Views & copies aside, we can fully assess whether we updated our data successfully by noting the change in the above snippet. Let’s take a look at another example
Subset Operation Propagation#
from numpy import arange
from pandas import DataFrame
df = DataFrame(arange(12).reshape(4, 3), index=[*'abcd'], columns=[*'xyz'])
df_subset = df.loc[lambda d: d['x'] < 5]
print(df_subset, end=hline)
df_subset.loc['a', 'y'] = 99
print(df_subset, df, sep=hline)
x y z
a 0 1 2
b 3 4 5
────────────────────────────────────────
x y z
a 0 99 2
b 3 4 5
────────────────────────────────────────
x y z
a 0 1 2
b 3 4 5
c 6 7 8
d 9 10 11
/tmp/ipykernel_111389/1874876058.py:8: SettingWithCopyWarning:
A value is trying to be set on a copy of a slice from a DataFrame
See the caveats in the documentation: https://pandas.pydata.org/pandas-docs/stable/user_guide/indexing.html#returning-a-view-versus-a-copy
df_subset.loc['a', 'y'] = 99
By performing the same assignment operation df_subset.loc['a', 'y'] = 1
as I did in the first example, I’m not eliciting the SettingWithCopyWarning
. What is going on, and what is pandas
trying to communicate to me?
As I hinted at before, pandas
is notifying us of an ambiguity. Here, we are operating on a subset of a larger DataFrame
, and pandas
is pointing that it is unsure whether or not we wanted the change we made to df_subset
to propagate back to the original df
.
If we use a slice
instead of a boolean mask to subset our dataframe, then we can get some very interesting results.
from numpy import arange
from pandas import DataFrame
df = DataFrame(arange(12).reshape(4, 3), index=[*'abcd'], columns=[*'xyz'])
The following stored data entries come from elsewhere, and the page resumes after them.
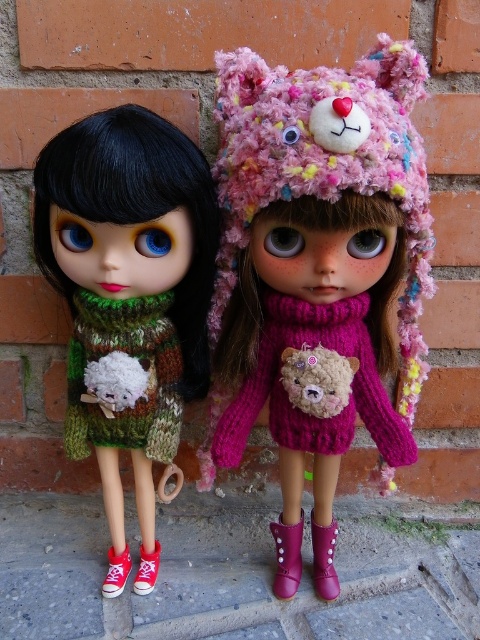 Question: Which of the following is the closest to the observer?

Choices:
 (A) pink knitted sweater at center
 (B) fluffy brown bear at center

Answer: (A)

Question: Is fuzzy pink hat at center to the left of green knitted sweater at left from the viewer's perspective?

Choices:
 (A) yes
 (B) no

Answer: (B)

Question: Which point is closer to the camera?

Choices:
 (A) (50, 227)
 (B) (308, 422)

Answer: (A)

Question: Which object is the closest to the fuzzy pink hat at center?

Choices:
 (A) pink knitted sweater at center
 (B) green knitted sweater at left
 (C) fluffy brown bear at center

Answer: (A)

Question: Can you confirm if pink knitted sweater at center is positioned to the right of fluffy brown bear at center?

Choices:
 (A) yes
 (B) no

Answer: (A)

Question: Is green knitted sweater at left above fluffy brown bear at center?

Choices:
 (A) no
 (B) yes

Answer: (B) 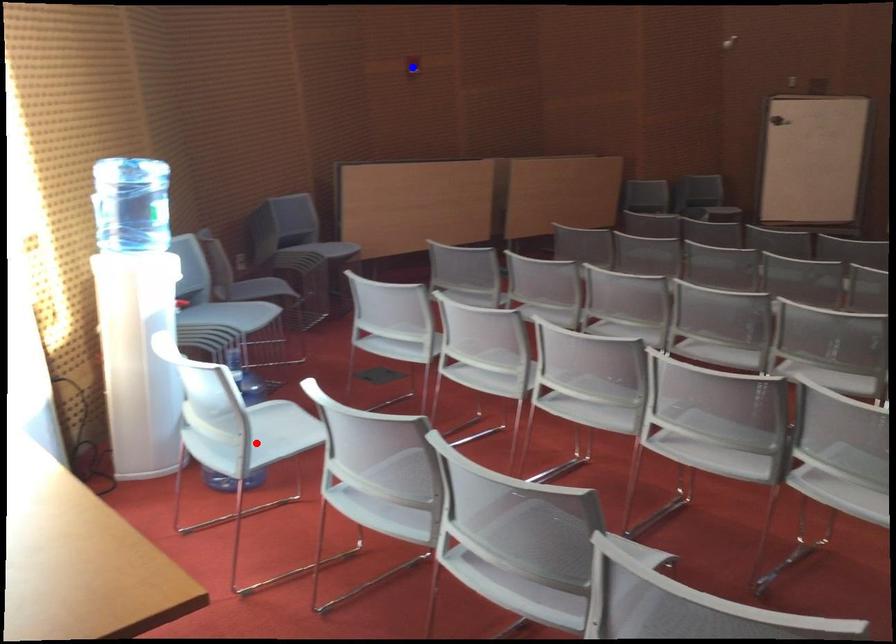 Question: In the image, two points are highlighted. Which point is nearer to the camera? Reply with the corresponding letter.

Choices:
 (A) blue point
 (B) red point

Answer: (B)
df_subset = df.loc['a':'c']
print(df_subset, end=hline)
df_subset.loc['a', 'y'] = 99
print(df_subset, df, sep=hline)
x y z
a 0 1 2
b 3 4 5
c 6 7 8
────────────────────────────────────────
x y z
a 0 99 2
b 3 4 5
c 6 7 8
────────────────────────────────────────
x y z
a 0 99 2
b 3 4 5
c 6 7 8
d 9 10 11
/tmp/ipykernel_111389/2727519732.py:8: SettingWithCopyWarning:
A value is trying to be set on a copy of a slice from a DataFrame
See the caveats in the documentation: https://pandas.pydata.org/pandas-docs/stable/user_guide/indexing.html#returning-a-view-versus-a-copy
df_subset.loc['a', 'y'] = 99
Wait… now we elicited the SettingWithCopyWarning and we changed the original DataFrame
?
This is exactly the ambiguity that pandas
is attempting to warn us of. We may mistakenly mutate a DataFrame
by operating on a subset of its data. This entirely has to do with when our subset is a true view of underlying data vs a copy of the dataset. Unfortunately, the rules that govern when pandas
makes a copy vs a view are quite opaque and require in-depth knowledge of to even begin making sense. In the example above, we can follow the same view & copy rules numpy uses because the underlying data in our DataFrame can be represented densely as a singly dtype’d numpy.array
. However with real world data, these same rules typically cannot be followed because of the complexity that is brought in when dealing with heterogeneously dtyped columns.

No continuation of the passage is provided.